Федот Онуфриевич между тем еще раз лихо опрокинул в себя добрый глоток водки, крякнул, двинул кулаком по усам туда-сюда, толстыми пальцами ткнул в миску, кинул в рот и захрустел крепкими зубами, а на черной с проседью бороде нелепо повисла продолговатая долька рубленой капусты.

«Добротные у него погреба, – подумал отец Киприан. – Капуста и по весне не перекисает, будто только вчера посолили».

Жигуля перехватил взгляд монаха, мазнул рукой по бороде, прищурил глаза, словно что-то про себя прикидывал, а потом продолжал исповедь, как перед Святой Пасхой в церкви у причастия:

– Так вот, с чего я о ту пору начал? Вы думаете, стал слезы по усам пускать? Не-ет! День и ночь распахивал пустошь, а ее у нас предовольно, лишняя земля-матушка вокруг гуляет. Лошаденка от усталости валится, так я к себе ремнями борону цеплял и волоком тащил по пашне! Жена, бывало, под утро придет, а я сплю на меже рядом с лошадью. Сколько раз голодное воронье когтями лицо царапало, за мертвяка принимали! Отпоит женушка парным молоком, кус хлеба с салом съем, и опять за пахоту…

– Каторжный труд, – сочувственно вздохнул отец Киприан. Прислушался – почудилось, будто за амбаром Иргиз залаял.

– Воистину каторжный, – поддакнул Федот Жигуля, отодвинул графин подальше от соблазна. – Но помнил я слова нашего батюшки, читал он как-то в проповеди притчи Соломоновы: «Рука прилежных будет господствовать, а ленивая будет под данью». Будто гвоздем вбил поп те слова мне в голову, денно и нощно слышу их. Не хочу быть под данью, но господствовать над другими в меру возможности! Потому как лучше сидеть на возу и погонять, нежели быть в упряжке и получать кнутом по спине! Тому и сыновей своих учил. Не в праздности и баловстве росли, в работе посильной. Малыми были – день-деньской по темным лесам шастали, ягоды, грибы какие, рыбу ли в озере – все брали первыми, раньше других.
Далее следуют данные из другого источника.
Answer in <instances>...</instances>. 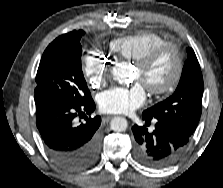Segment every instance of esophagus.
<instances>
[{"label":"esophagus","mask_w":223,"mask_h":188,"mask_svg":"<svg viewBox=\"0 0 223 188\" xmlns=\"http://www.w3.org/2000/svg\"><path fill=\"white\" fill-rule=\"evenodd\" d=\"M112 118H113L112 115H108V116L103 117V121L108 122Z\"/></svg>","instance_id":"34e87169"}]
</instances>
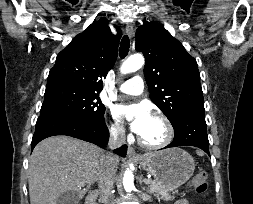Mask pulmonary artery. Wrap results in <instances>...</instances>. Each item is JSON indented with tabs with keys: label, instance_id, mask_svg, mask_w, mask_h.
Wrapping results in <instances>:
<instances>
[{
	"label": "pulmonary artery",
	"instance_id": "e3ab8cb5",
	"mask_svg": "<svg viewBox=\"0 0 253 204\" xmlns=\"http://www.w3.org/2000/svg\"><path fill=\"white\" fill-rule=\"evenodd\" d=\"M144 89V80L140 76H134L125 81L119 87V92L126 95H140Z\"/></svg>",
	"mask_w": 253,
	"mask_h": 204
}]
</instances>
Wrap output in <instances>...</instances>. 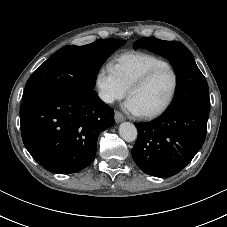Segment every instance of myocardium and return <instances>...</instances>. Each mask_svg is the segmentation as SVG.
<instances>
[{
    "label": "myocardium",
    "instance_id": "myocardium-1",
    "mask_svg": "<svg viewBox=\"0 0 227 227\" xmlns=\"http://www.w3.org/2000/svg\"><path fill=\"white\" fill-rule=\"evenodd\" d=\"M163 70H169L172 73L173 78H174L173 89H172L171 94H170L169 98L167 99V101L160 108H158V109H156V110H154L152 112L141 113L140 114L141 117H143L145 119L156 118V117L164 114L171 107V105L173 104V102H174V100L176 98L178 89H179V75H178L176 69L174 67H172L171 65H169V64L155 67V68L149 70L148 72H146L140 78H138L128 88V96L130 97V95L135 90L145 86L155 75H157L159 72H161Z\"/></svg>",
    "mask_w": 227,
    "mask_h": 227
}]
</instances>
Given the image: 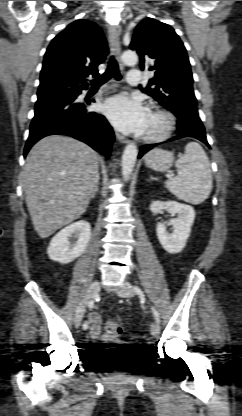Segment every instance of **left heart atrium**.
I'll list each match as a JSON object with an SVG mask.
<instances>
[{
  "label": "left heart atrium",
  "mask_w": 242,
  "mask_h": 416,
  "mask_svg": "<svg viewBox=\"0 0 242 416\" xmlns=\"http://www.w3.org/2000/svg\"><path fill=\"white\" fill-rule=\"evenodd\" d=\"M103 113L118 130L143 134L149 110L139 98L122 93L105 102Z\"/></svg>",
  "instance_id": "39dd6f15"
}]
</instances>
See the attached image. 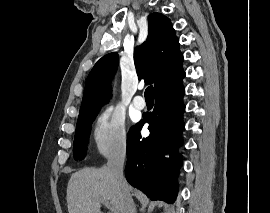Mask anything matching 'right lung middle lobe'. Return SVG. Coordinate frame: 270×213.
I'll list each match as a JSON object with an SVG mask.
<instances>
[{"instance_id":"1","label":"right lung middle lobe","mask_w":270,"mask_h":213,"mask_svg":"<svg viewBox=\"0 0 270 213\" xmlns=\"http://www.w3.org/2000/svg\"><path fill=\"white\" fill-rule=\"evenodd\" d=\"M97 113L84 117L77 121L75 138H74V157L76 160L82 159V155L86 153L87 140L91 128V124Z\"/></svg>"}]
</instances>
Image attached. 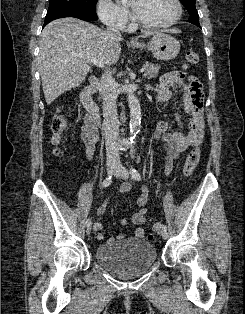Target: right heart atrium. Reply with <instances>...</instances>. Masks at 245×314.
Wrapping results in <instances>:
<instances>
[{"instance_id": "1", "label": "right heart atrium", "mask_w": 245, "mask_h": 314, "mask_svg": "<svg viewBox=\"0 0 245 314\" xmlns=\"http://www.w3.org/2000/svg\"><path fill=\"white\" fill-rule=\"evenodd\" d=\"M98 14L106 25L117 29L125 28L130 19L129 10L117 5L112 0H99Z\"/></svg>"}]
</instances>
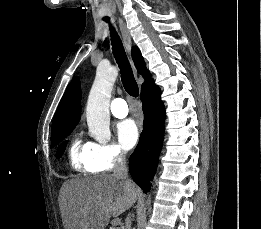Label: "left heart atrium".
<instances>
[{
  "instance_id": "obj_1",
  "label": "left heart atrium",
  "mask_w": 261,
  "mask_h": 229,
  "mask_svg": "<svg viewBox=\"0 0 261 229\" xmlns=\"http://www.w3.org/2000/svg\"><path fill=\"white\" fill-rule=\"evenodd\" d=\"M117 137L119 143L125 150L132 149L139 140L137 124L131 119L120 122L117 125Z\"/></svg>"
}]
</instances>
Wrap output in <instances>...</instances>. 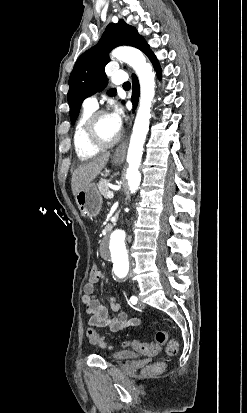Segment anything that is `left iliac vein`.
<instances>
[{
	"instance_id": "left-iliac-vein-1",
	"label": "left iliac vein",
	"mask_w": 247,
	"mask_h": 413,
	"mask_svg": "<svg viewBox=\"0 0 247 413\" xmlns=\"http://www.w3.org/2000/svg\"><path fill=\"white\" fill-rule=\"evenodd\" d=\"M137 307H138V308H143V307H144V304H143V302H142V300H141L140 296H138V303H137Z\"/></svg>"
}]
</instances>
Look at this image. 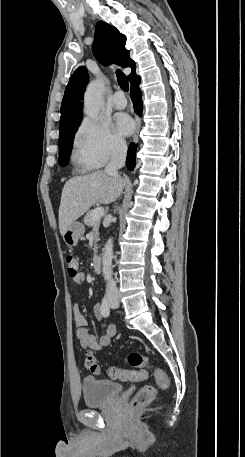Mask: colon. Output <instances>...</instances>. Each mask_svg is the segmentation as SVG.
Masks as SVG:
<instances>
[{
    "instance_id": "obj_1",
    "label": "colon",
    "mask_w": 245,
    "mask_h": 457,
    "mask_svg": "<svg viewBox=\"0 0 245 457\" xmlns=\"http://www.w3.org/2000/svg\"><path fill=\"white\" fill-rule=\"evenodd\" d=\"M68 274L71 278L75 277L78 272L77 259L69 255L66 257ZM128 361L131 366L135 369L124 370L116 367H110L108 373L111 377L120 379L123 381H143L148 377L147 369H153L155 379L161 388H165L168 385V377L165 372L153 365V363L145 356L138 353H132L129 355ZM83 366L91 374H99L100 367L94 354L91 351H86L83 355ZM156 390L151 385L143 386L139 389L136 395L130 401V408L135 410L146 406L155 398Z\"/></svg>"
}]
</instances>
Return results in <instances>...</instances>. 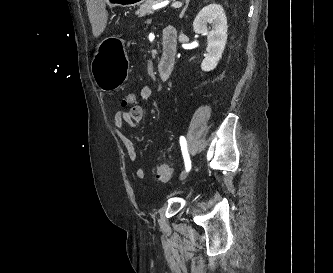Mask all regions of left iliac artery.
Masks as SVG:
<instances>
[{
    "label": "left iliac artery",
    "instance_id": "left-iliac-artery-1",
    "mask_svg": "<svg viewBox=\"0 0 333 273\" xmlns=\"http://www.w3.org/2000/svg\"><path fill=\"white\" fill-rule=\"evenodd\" d=\"M180 146H181V151L184 159V164H185V169L186 172H189L191 169V160L190 156L187 150V142L184 136H180Z\"/></svg>",
    "mask_w": 333,
    "mask_h": 273
}]
</instances>
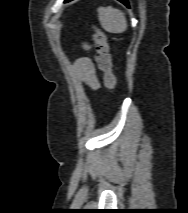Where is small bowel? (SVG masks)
Returning <instances> with one entry per match:
<instances>
[{
  "label": "small bowel",
  "instance_id": "obj_1",
  "mask_svg": "<svg viewBox=\"0 0 188 213\" xmlns=\"http://www.w3.org/2000/svg\"><path fill=\"white\" fill-rule=\"evenodd\" d=\"M76 69L81 80L92 90L100 87L96 68L89 57H81L76 61Z\"/></svg>",
  "mask_w": 188,
  "mask_h": 213
}]
</instances>
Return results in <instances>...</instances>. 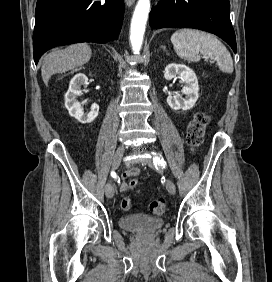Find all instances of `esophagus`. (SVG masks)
<instances>
[{
	"label": "esophagus",
	"mask_w": 272,
	"mask_h": 282,
	"mask_svg": "<svg viewBox=\"0 0 272 282\" xmlns=\"http://www.w3.org/2000/svg\"><path fill=\"white\" fill-rule=\"evenodd\" d=\"M135 0H125V4L130 7L134 4Z\"/></svg>",
	"instance_id": "1"
}]
</instances>
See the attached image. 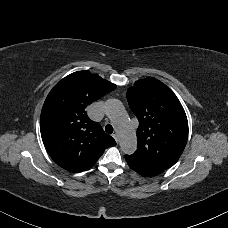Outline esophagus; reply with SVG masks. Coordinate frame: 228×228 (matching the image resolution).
I'll use <instances>...</instances> for the list:
<instances>
[{
    "mask_svg": "<svg viewBox=\"0 0 228 228\" xmlns=\"http://www.w3.org/2000/svg\"><path fill=\"white\" fill-rule=\"evenodd\" d=\"M113 138L115 139V141L118 142V136H117V134H113Z\"/></svg>",
    "mask_w": 228,
    "mask_h": 228,
    "instance_id": "obj_1",
    "label": "esophagus"
}]
</instances>
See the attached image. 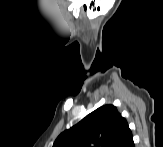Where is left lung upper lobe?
Returning a JSON list of instances; mask_svg holds the SVG:
<instances>
[{"instance_id":"1","label":"left lung upper lobe","mask_w":163,"mask_h":147,"mask_svg":"<svg viewBox=\"0 0 163 147\" xmlns=\"http://www.w3.org/2000/svg\"><path fill=\"white\" fill-rule=\"evenodd\" d=\"M127 126L115 106L104 105L61 133L53 147H114Z\"/></svg>"}]
</instances>
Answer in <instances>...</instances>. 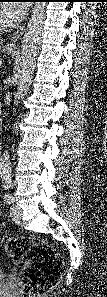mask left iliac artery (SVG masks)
Wrapping results in <instances>:
<instances>
[{"label": "left iliac artery", "mask_w": 107, "mask_h": 297, "mask_svg": "<svg viewBox=\"0 0 107 297\" xmlns=\"http://www.w3.org/2000/svg\"><path fill=\"white\" fill-rule=\"evenodd\" d=\"M3 199L6 204H12L14 202V197L9 193L5 194Z\"/></svg>", "instance_id": "1"}]
</instances>
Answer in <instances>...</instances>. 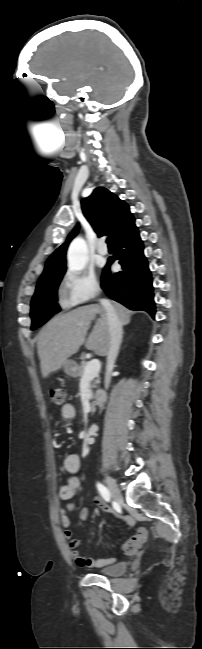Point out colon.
<instances>
[{"label":"colon","instance_id":"1","mask_svg":"<svg viewBox=\"0 0 202 649\" xmlns=\"http://www.w3.org/2000/svg\"><path fill=\"white\" fill-rule=\"evenodd\" d=\"M50 399L56 405H61L65 399V391L61 388H54L49 391ZM147 539V531L140 528L133 536H131L124 546L126 553H134L142 543Z\"/></svg>","mask_w":202,"mask_h":649}]
</instances>
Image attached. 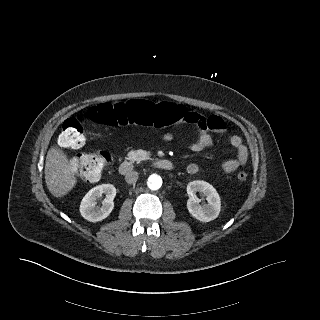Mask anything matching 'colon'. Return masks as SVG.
Returning a JSON list of instances; mask_svg holds the SVG:
<instances>
[{
  "label": "colon",
  "mask_w": 320,
  "mask_h": 320,
  "mask_svg": "<svg viewBox=\"0 0 320 320\" xmlns=\"http://www.w3.org/2000/svg\"><path fill=\"white\" fill-rule=\"evenodd\" d=\"M88 118L97 123L121 126L139 124L151 127H164L181 120L182 107L162 102L154 104L143 99H130L121 103H101L89 108ZM84 120L71 117L64 121L59 136L60 144L65 148H80L85 142ZM111 162L110 155L105 151L96 153H80L73 159V166L80 177L88 181L100 179ZM248 174L239 172L237 179L246 181Z\"/></svg>",
  "instance_id": "colon-1"
}]
</instances>
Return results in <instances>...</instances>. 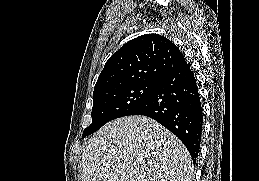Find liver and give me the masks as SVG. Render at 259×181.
I'll list each match as a JSON object with an SVG mask.
<instances>
[{
    "label": "liver",
    "instance_id": "6515ba94",
    "mask_svg": "<svg viewBox=\"0 0 259 181\" xmlns=\"http://www.w3.org/2000/svg\"><path fill=\"white\" fill-rule=\"evenodd\" d=\"M184 144L155 120L128 116L93 135L82 153L81 181H193Z\"/></svg>",
    "mask_w": 259,
    "mask_h": 181
}]
</instances>
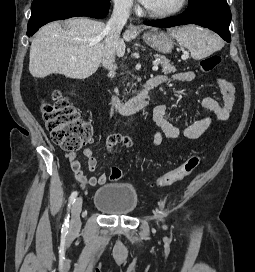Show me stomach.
<instances>
[{"label":"stomach","mask_w":255,"mask_h":272,"mask_svg":"<svg viewBox=\"0 0 255 272\" xmlns=\"http://www.w3.org/2000/svg\"><path fill=\"white\" fill-rule=\"evenodd\" d=\"M143 40L151 48L163 54L171 53L174 47V38L169 33L155 29L144 33Z\"/></svg>","instance_id":"0dacf381"}]
</instances>
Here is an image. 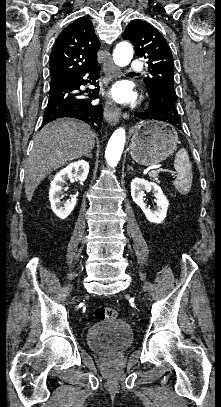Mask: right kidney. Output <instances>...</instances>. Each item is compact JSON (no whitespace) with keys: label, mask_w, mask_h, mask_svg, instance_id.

Зато когда пошли по нашим дорогам солдатские обозы в восточные крепости да конвойные команды с каторжанами, этап за этапом, тут я и пустил в торг съестные припасы. Копеечки-то и посыпались, посыпались милые, одна к одной. Не беда, что медненькие, потертые в руках порою так, что и Георгия Победоносца не разглядеть, а за год оно уже было в кисете увесисто! А еще Господь Бог сподобил в то лето урожаю быть, и у меня против других вдвое хлеба вышли. Соседи от зависти зубами скрежетали, а мы с женой работали да в плечах устали не знали, в две косы косили. При луне снопы в суслоны стаскивали, а потом в гумна. А по осени в овине сколько деревянными молотилами довелось поахать… Бывало, вертлюг руками не схватить, так накалялся, а мужицкие жилы терпели, не лопались…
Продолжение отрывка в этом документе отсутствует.